Fast Document Distance, C++

Question 1

This is an attempt at a fast "document distance" implementation in C++. For reference, I found this problem in MIT's OpenCourseware 6.006 algorithms course.

A quick look at the callgrind output shows that my performance killers are, in order:

the transfrom call in formatToken
Constructing inputString in wordOccurences
Indexing into the unordered_map (calling operator[])
reading from the stringstream in order to split the string

Here's the code:

#include <algorithm>
#include <fstream>
#include <functional>
#include <iostream>
#include <iterator>
#include <sstream>
#include <string>
#include <unordered_map>
using namespace std;
string const g_source = "abcdefghijklmnopqrstuvwxyzabcdefghijklmnopqrstuvwxyz1234567890";
string const g_destination = "abcdefghijklmnopqrstuvwxyzABCDEFGHIJKLMNOPQRSTUVWXYZ1234567890";
bool containsKey(unordered_map<string, int> const &wordMap, string const &key)
{
 return wordMap.find(key) != wordMap.end();
}
template <typename ForwardIterator>
unordered_map<char, char> translationTable(
 ForwardIterator first,
 ForwardIterator last,
 ForwardIterator dFirst)
{
 unordered_map<char, char> table;
 for(; first != last; ++first, ++dFirst) {
 table[*dFirst] = *first;
 }
 return table;
}
void formatToken(string &rawString)
{
 static unordered_map<char, char> charTranslationTable = translationTable(
 g_source.begin(),
 g_source.end(),
 g_destination.begin());
 transform(
 rawString.begin(),
 rawString.end(),
 rawString.begin(),
 [](char c) { char ret = charTranslationTable[c]; return ret ? ret : ' '; });
}
unordered_map<string, int> wordOccurences(ifstream &is)
{
 unordered_map<string, int> result;
 string inputString{istreambuf_iterator<char>(is), istreambuf_iterator<char>()};
 formatToken(inputString);
 istringstream stream(inputString);
 string token;
 while (stream) {
 stream >> token;
 result[token] += 1;
 }
 return result;
}
double documentMagnitude(unordered_map<string, int> const &document)
{
 double magnitude = 0.0;
 for (auto const &word : document) {
 magnitude += double(word.second * word.second);
 }
 return sqrt(magnitude);
}
int main(int argc, char *argv[])
{
 string filename1 = arg[1];
 string filename2 = arg[2];
 ifstream file1(filename1);
 ifstream file2(filename2);
 unordered_map<string, int> document1 = wordOccurences(file1);
 unordered_map<string, int> document2 = wordOccurences(file2);
 double magnitude1 = documentMagnitude(document1);
 double magnitude2 = documentMagnitude(document2);
 double innerProduct = 0.0;
 for (auto const &word : document2) {
 if (containsKey(document1, word.first)) {
 innerProduct += double(word.second * document1[word.first]);
 }
 }
 double cosAngle = innerProduct / magnitude1 / magnitude2;
 cout << "Distance: " << acos(cosAngle) << '\n';
}

I'm running at speeds comparable to the CPython implementation from the aforementioned course.
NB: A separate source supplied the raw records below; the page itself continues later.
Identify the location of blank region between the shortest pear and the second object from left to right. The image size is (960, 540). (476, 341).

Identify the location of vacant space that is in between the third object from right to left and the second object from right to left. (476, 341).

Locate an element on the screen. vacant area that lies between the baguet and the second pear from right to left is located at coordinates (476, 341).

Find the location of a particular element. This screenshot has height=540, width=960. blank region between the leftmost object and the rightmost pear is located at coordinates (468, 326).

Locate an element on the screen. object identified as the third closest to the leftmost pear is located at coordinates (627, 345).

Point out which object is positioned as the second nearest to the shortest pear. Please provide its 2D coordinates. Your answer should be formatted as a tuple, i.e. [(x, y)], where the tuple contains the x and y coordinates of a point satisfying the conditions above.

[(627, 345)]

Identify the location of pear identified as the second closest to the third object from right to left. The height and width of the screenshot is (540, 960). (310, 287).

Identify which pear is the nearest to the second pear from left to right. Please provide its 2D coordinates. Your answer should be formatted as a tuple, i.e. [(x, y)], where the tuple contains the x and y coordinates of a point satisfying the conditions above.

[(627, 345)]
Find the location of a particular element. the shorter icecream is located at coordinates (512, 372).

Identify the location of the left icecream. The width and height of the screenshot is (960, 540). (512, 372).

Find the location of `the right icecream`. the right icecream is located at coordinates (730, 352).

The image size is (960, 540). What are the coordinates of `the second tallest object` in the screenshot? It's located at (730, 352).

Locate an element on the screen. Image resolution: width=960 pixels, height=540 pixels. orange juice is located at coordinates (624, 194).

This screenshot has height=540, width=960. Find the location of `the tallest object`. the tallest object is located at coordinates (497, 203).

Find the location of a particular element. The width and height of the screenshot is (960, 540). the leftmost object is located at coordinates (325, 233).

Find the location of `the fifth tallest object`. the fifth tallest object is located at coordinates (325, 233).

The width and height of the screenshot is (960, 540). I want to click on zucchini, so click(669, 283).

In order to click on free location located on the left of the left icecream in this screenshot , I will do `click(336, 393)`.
If I try to pre-allocate the string size to the stream-size, I get less than 1% improvement in performance.

Question 2

Speed/optimization

Unfortunately, istream_buf_iterators aren't a particularly fast way to read the entirety of a file into a string. One simple way to improve speed is to use the istream's read instead. To do that, you can replace this:

string inputString{istreambuf_iterator<char>(is), istreambuf_iterator<char>()};

...with something like this:

string inputString;
is.seekg(0, std::ios::end);
size_t length = is.tellg();
inputString.resize(length);
is.seekg(0, std::ios::beg);
is.read(&inputString[0], length);

At least in my testing, this reduces the time from around 800 ms to around 600 ms for a pair of test files I threw together (about 6.5 megabytes, mostly from project Gutenberg, with one chapter of one book edited out of one of the files).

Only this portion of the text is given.